Ah yes, the Big Society. Sue acknowledges the irony of a council funding cut for an organisation which is the epitome of Big Society thinking, but is diplomatic.

“I appreciate that local authorities are being more and more stretched with their budgets. I think the way things are commissioned might not necessarily sit in the right portfolios,” she said.

In another irony, Volunteer Centre Swindon, an independent charity set up in 1999, points some of its would-be volunteers in the direction of the council, where they help with everything from libraries to Lydiard Park.

Sue and her small team are determined that the organisation will continue, and are optimistic about being part of a consortium currently trying to secure Big Lottery European Social Fund money.

“No two days are ever the same. You don’t know who the next volunteer will be, you don’t know who will be on the other end of the phone," she said.

“I love my job.”

Sue is originally from Plymouth. Her father was in the Royal Navy and her mother was a teacher.

At Sheffield University Sue studied history, a subject she finds endlessly fascinating. Other passions away from the workplace are France, gardening and cookery.

Her first job involved helping ex-offenders. She has worked as a market researcher, a product developer at St Ivel, as a charity shop manager and for Swindon Scrapstore, and has held her current job for eight years. She and her teacher husband came to Swindon for his career in 1981.

Sue has herself volunteered for organisations as diverse as the National Trust and her local pre-school, and is a firm believer that volunteering helps not just good causes but also the volunteers.

Volunteer Centre Swindon’s success stories include a young man who volunteered in the hope of securing a reduced sentence for a one-off offence, caught the volunteering bug and was last heard of working as a trustee of an organisation helping young offenders.

Another young person volunteered as part of a university application, eventually became a solicitor and now offers free legal help to needy causes.

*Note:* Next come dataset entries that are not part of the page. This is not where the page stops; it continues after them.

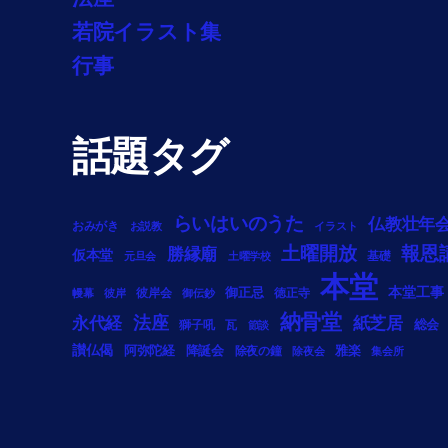
若院イラスト集
行事
話題タグ
らいはいのうた
仏教壮年
おみがき
お説教
イラスト
土曜開放
報恩
勝縁廟
仮本堂
基礎
元旦会
土曜学校
本堂
御正忌
本堂工事
彼岸会
徳正寺
幔幕
彼岸
御伝鈔
納骨堂
法座
永代経
紙芝居
総会
獅子吼
瓦
節談
讃仏偈
阿弥陀経
降誕会
雅楽
除夜の鐘
除夜会
集会所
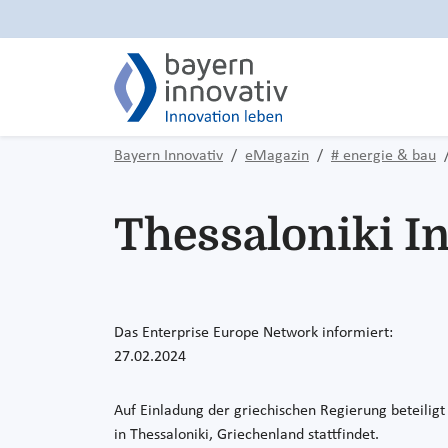
Bayern Innovativ
eMagazin
# energie & bau
Thessaloniki In
Das Enterprise Europe Network informiert:
27.02.2024
Auf Einladung der griechischen Regierung beteiligt
in Thessaloniki, Griechenland stattfindet.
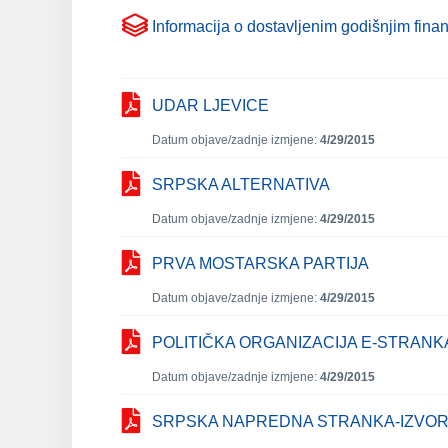
Informacija o dostavljenim godišnjim finan
UDAR LJEVICE
Datum objave/zadnje izmjene:
4/29/2015
SRPSKA ALTERNATIVA
Datum objave/zadnje izmjene:
4/29/2015
PRVA MOSTARSKA PARTIJA
Datum objave/zadnje izmjene:
4/29/2015
POLITIČKA ORGANIZACIJA E-STRAN
Datum objave/zadnje izmjene:
4/29/2015
SRPSKA NAPREDNA STRANKA-IZVO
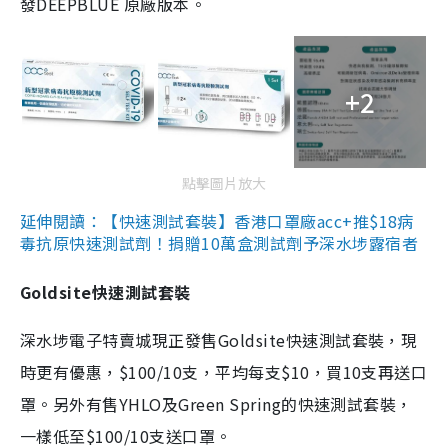
發DEEPBLUE 原廠版本。
+2
點擊圖片放大
延伸閱讀：【快速測試套裝】香港口罩廠acc+推$18病
毒抗原快速測試劑！捐贈10萬盒測試劑予深水埗露宿者
Goldsite快速測試套裝
深水埗電子特賣城現正發售Goldsite快速測試套裝，現
時更有優惠，$100/10支，平均每支$10，買10支再送口
罩。另外有售YHLO及Green Spring的快速測試套裝，
一樣低至$100/10支送口罩。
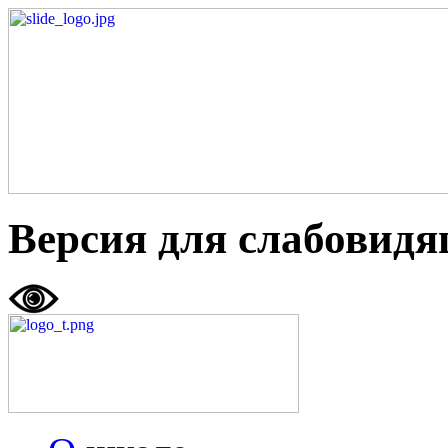
Версия для слабовид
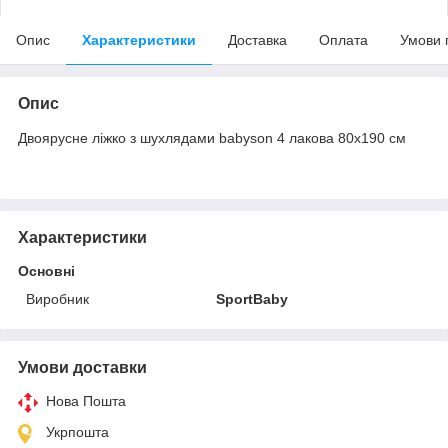
Опис
Характеристики
Доставка
Оплата
Умови 
Опис
Двоярусне ліжко з шухлядами babyson 4 лакова 80x190 см
Характеристики
Основні
Виробник
SportBaby
Умови доставки
Нова Пошта
Укрпошта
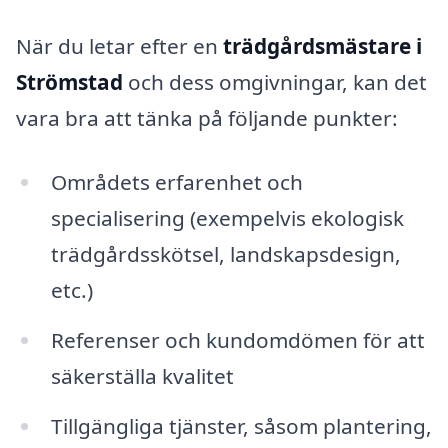
När du letar efter en
trädgårdsmästare i
Strömstad
och dess omgivningar, kan det
vara bra att tänka på följande punkter:
Områdets erfarenhet och
specialisering (exempelvis ekologisk
trädgårdsskötsel, landskapsdesign,
etc.)
Referenser och kundomdömen för att
säkerställa kvalitet
Tillgängliga tjänster, såsom plantering,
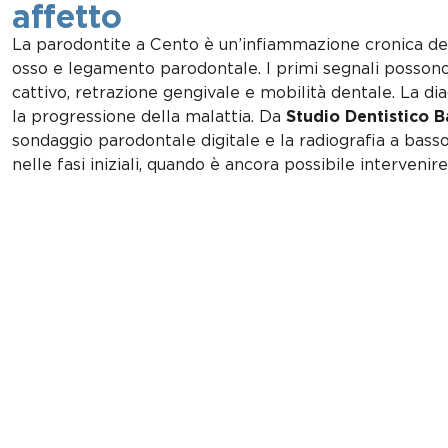
affetto
La parodontite a Cento è un’infiammazione cronica dei
osso e legamento parodontale. I primi segnali possono
cattivo, retrazione gengivale e mobilità dentale. La 
la progressione della malattia. Da
Studio Dentistico B
sondaggio parodontale digitale e la radiografia a bass
nelle fasi iniziali, quando è ancora possibile interveni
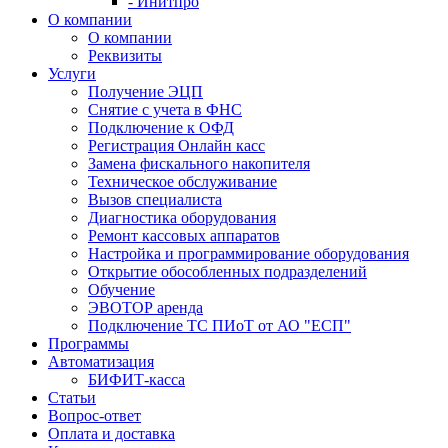
- Инитпро
О компании
О компании
Реквизиты
Услуги
Получение ЭЦП
Снятие с учета в ФНС
Подключение к ОФД
Регистрация Онлайн касс
Замена фискального накопителя
Техническое обслуживание
Вызов специалиста
Диагностика оборудования
Ремонт кассовых аппаратов
Настройка и программирование оборудования
Открытие обособленных подразделений
Обучение
ЭВОТОР аренда
Подключение ТС ПИоТ от АО "ЕСП"
Программы
Автоматизация
БИФИТ-касса
Статьи
Вопрос-ответ
Оплата и доставка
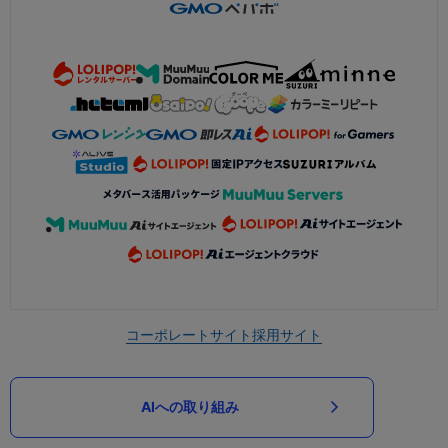
コーポレートサイト
採用サイト
AIへの取り組み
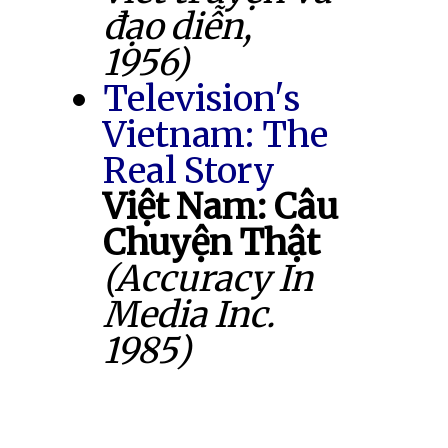
đạo diễn,
1956)
Television's
Vietnam: The
Real Story
Việt Nam: Câu
Chuyện Thật
(Accuracy In
Media Inc.
1985)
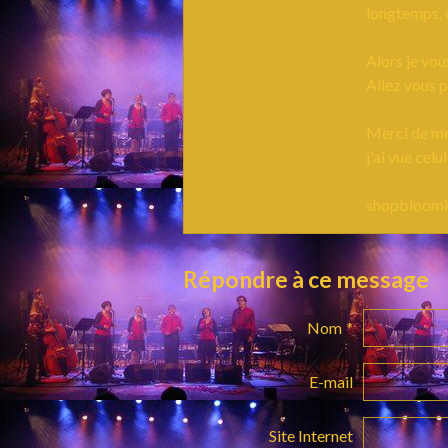
longtemps, 
Alors je vo
Allez vous p
Merci de me
j'ai vue celu
shopbloomi
Répondre à ce message
Nom
E-mail
Site Internet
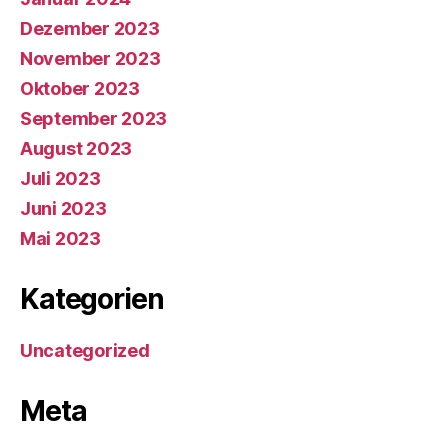
Dezember 2023
November 2023
Oktober 2023
September 2023
August 2023
Juli 2023
Juni 2023
Mai 2023
Kategorien
Uncategorized
Meta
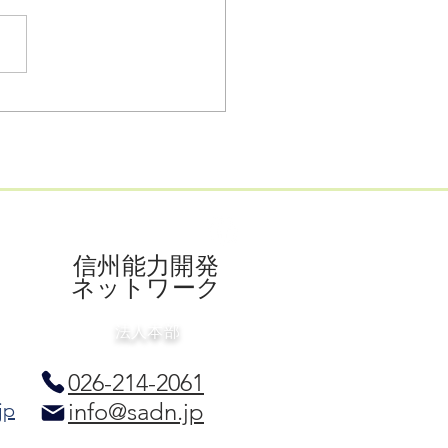
Tで進化する福祉の現場：
ビス向上と職員負担軽減
挑戦
​信州能力開発
ネットワーク
法人本部
026-214-2061
info@sadn.jp
jp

Volunteering allowed a petty criminal and repeat offender to stay away from bad influences., saving the police and justice system countless hours and thousands of pounds.

Volunteer Centre Swindon is open on weekdays from 11am to 3pm and welcomes inquiries from volunteers, organisations in need of volunteers. Its website is swindonvolunteers.org.uk.

The organisation also welcomes inquiries from organisations offering funding.

“They will be supporting an organisation that is here to help local people and make a difference locally," said Sue.

“The funding would be used to support the volunteer brokerage service, helping people who want to help locally.”